Frequently Asked Questions About IBM CoALA Four-Type Agent Memory Framework

25 answers covering everything from basics to advanced usage.

// Basics

What is working memory in an AI agent?

Working memory is the agent's context window — everything the model can see right now, including the current conversation, system instructions, and any loaded files or data. It's analogous to RAM: fast, immediately accessible, but volatile (it disappears when the session ends) and bounded in size. Even million-token context windows degrade when overloaded, especially when relevant information gets buried in the middle of the context.

What is semantic memory in an AI agent?

Semantic memory is the agent's persistent knowledge base — facts, rules, conventions, architecture documentation, and domain knowledge that must remain consistent across every session. In production, it's most commonly implemented as a structured Markdown file (like CLAUDE.md) loaded into the context window at session start. Vector databases and knowledge graphs are more complex alternatives for larger-scale knowledge requirements.

What is episodic memory in an AI agent?

Episodic memory is the agent's record of what happened in past interactions — past decisions, debugging discoveries, and lessons learned. Critically, production episodic memory should consist of distilled, compressed notes (e.g., 'the auth issue traced to middleware') rather than raw conversation transcripts. Episodic memory is what makes an agent genuinely learn over time and is the hardest memory type to implement correctly because of the forgetting problem.

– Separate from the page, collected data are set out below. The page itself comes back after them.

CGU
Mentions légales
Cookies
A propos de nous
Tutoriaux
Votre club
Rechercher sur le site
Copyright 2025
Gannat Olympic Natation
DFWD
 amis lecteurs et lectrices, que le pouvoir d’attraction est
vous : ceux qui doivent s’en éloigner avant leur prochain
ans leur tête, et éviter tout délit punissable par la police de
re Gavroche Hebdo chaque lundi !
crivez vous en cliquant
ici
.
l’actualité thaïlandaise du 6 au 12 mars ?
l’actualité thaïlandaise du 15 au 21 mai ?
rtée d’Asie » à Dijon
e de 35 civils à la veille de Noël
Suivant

What is a skill.md file and how do I create one?

A skill.md file is the standard file format for encoding agent skills in procedural memory. It's a Markdown file stored in its own folder containing the skill name, a description of what the skill does, and step-by-step instructions for executing it. To create one, define the skill's name, write a concise description (for the lightweight index), then document each step the agent should follow. Keep instructions specific and actionable — the agent loads the full file only when the matching task is triggered.

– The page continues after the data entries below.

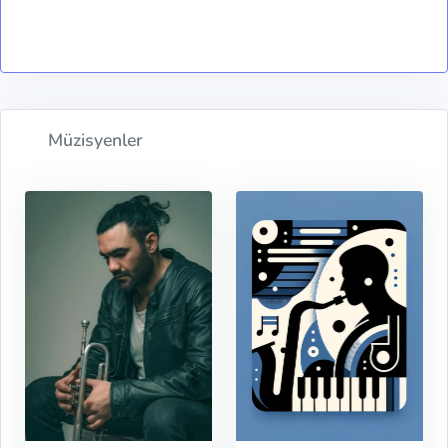
Müzisyenler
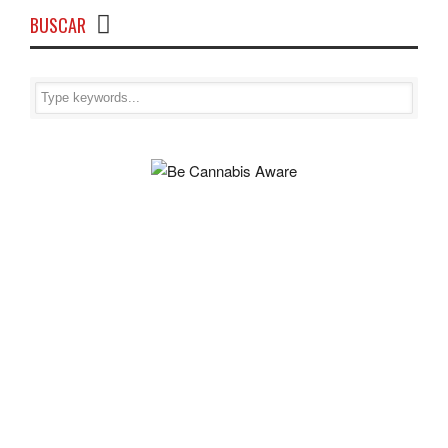
BUSCAR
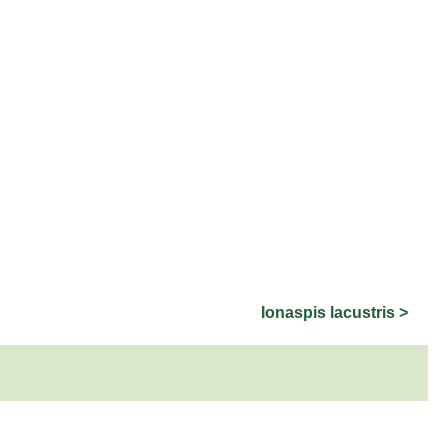
Ionaspis lacustris >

How do I know if my agent is Tier A, B, or C?

Tier A (reflex/simple): the agent performs one deterministic task with no learning — like routing tickets or triggering automations. Tier B (narrow-purpose): the agent handles structured tasks in a single domain but doesn't need to learn across sessions — like running an onboarding checklist. Tier C (full autonomous): the agent works across multiple tasks, maintains project awareness over time, and must improve from experience — like a coding assistant or research agent. When in doubt, describe what happens if the agent forgets everything between sessions — if that's acceptable, it's Tier A or B.

// How To

How do I implement progressive disclosure for my agent's procedural memory?

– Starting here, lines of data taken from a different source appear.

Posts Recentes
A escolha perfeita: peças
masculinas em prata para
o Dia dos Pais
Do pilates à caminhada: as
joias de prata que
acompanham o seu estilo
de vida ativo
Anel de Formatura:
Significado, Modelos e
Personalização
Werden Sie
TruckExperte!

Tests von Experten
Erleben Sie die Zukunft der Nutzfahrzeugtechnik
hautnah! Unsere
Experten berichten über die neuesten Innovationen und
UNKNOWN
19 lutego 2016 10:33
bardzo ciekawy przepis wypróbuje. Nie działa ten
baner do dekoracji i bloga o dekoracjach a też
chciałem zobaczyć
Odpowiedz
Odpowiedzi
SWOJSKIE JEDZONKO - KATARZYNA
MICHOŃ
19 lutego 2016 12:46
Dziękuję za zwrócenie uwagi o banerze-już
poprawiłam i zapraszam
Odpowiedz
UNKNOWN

Structure your skill library so each skill.md file has a name and short description extractable as an index entry (~100 tokens per skill). At session start, load only this lightweight index into working memory. When the agent identifies a task matching a skill, dynamically load the full skill.md instructions into the context. During skill execution, pull in referenced templates, scripts, or files as needed. After execution, unload the full instructions to free working memory space.

How do I build a distilled episodic memory system for my agent?

After each session, run a distillation step that extracts decision-relevant notes — key discoveries, resolved bugs, important user preferences, or changed requirements. Store these as structured entries with timestamps and context tags. Define explicit save criteria (what's worth recording), update rules (when to overwrite older entries), and deletion triggers (when context shifts make entries obsolete). Avoid storing raw transcripts; aim for entries like 'auth module failures trace to middleware config' rather than full conversation logs.

How do I set up a CLAUDE.md-style semantic memory file?

Create a Markdown file in your project root containing all persistent knowledge the agent needs: project architecture overview, coding conventions, naming standards, build and deploy commands, known anti-patterns, key dependencies, and any domain-specific rules. Structure it with clear headers so the agent can reference specific sections. Load this file into the agent's context window at the start of every session. Update it whenever conventions change. Keep it concise — aim for the minimum knowledge needed for consistent behavior.

How do I audit my existing agent's memory architecture using CoALA?

Document what memory mechanisms your agent currently uses: context window contents, any persisted files, databases, or retrieval systems. Classify your agent into Tier A, B, or C based on its purpose and complexity. Compare the current setup to the tier's recommended memory stack. Identify gaps (missing memory types explaining known failures) and overloads (bulk-loaded skills in context, raw transcript storage). Produce specific remediation steps — like adding a semantic memory file or implementing progressive disclosure for skills.

How often should I update semantic memory?

Update semantic memory whenever the underlying facts change — new conventions are adopted, architecture is refactored, dependencies are updated, or rules are modified. Treat the semantic memory file like living documentation: review it at regular intervals (e.g., per sprint or monthly) and update it as part of your development workflow. Stale semantic memory is nearly as harmful as no semantic memory, because the agent will confidently apply outdated rules. Assign ownership of the file to prevent it from drifting.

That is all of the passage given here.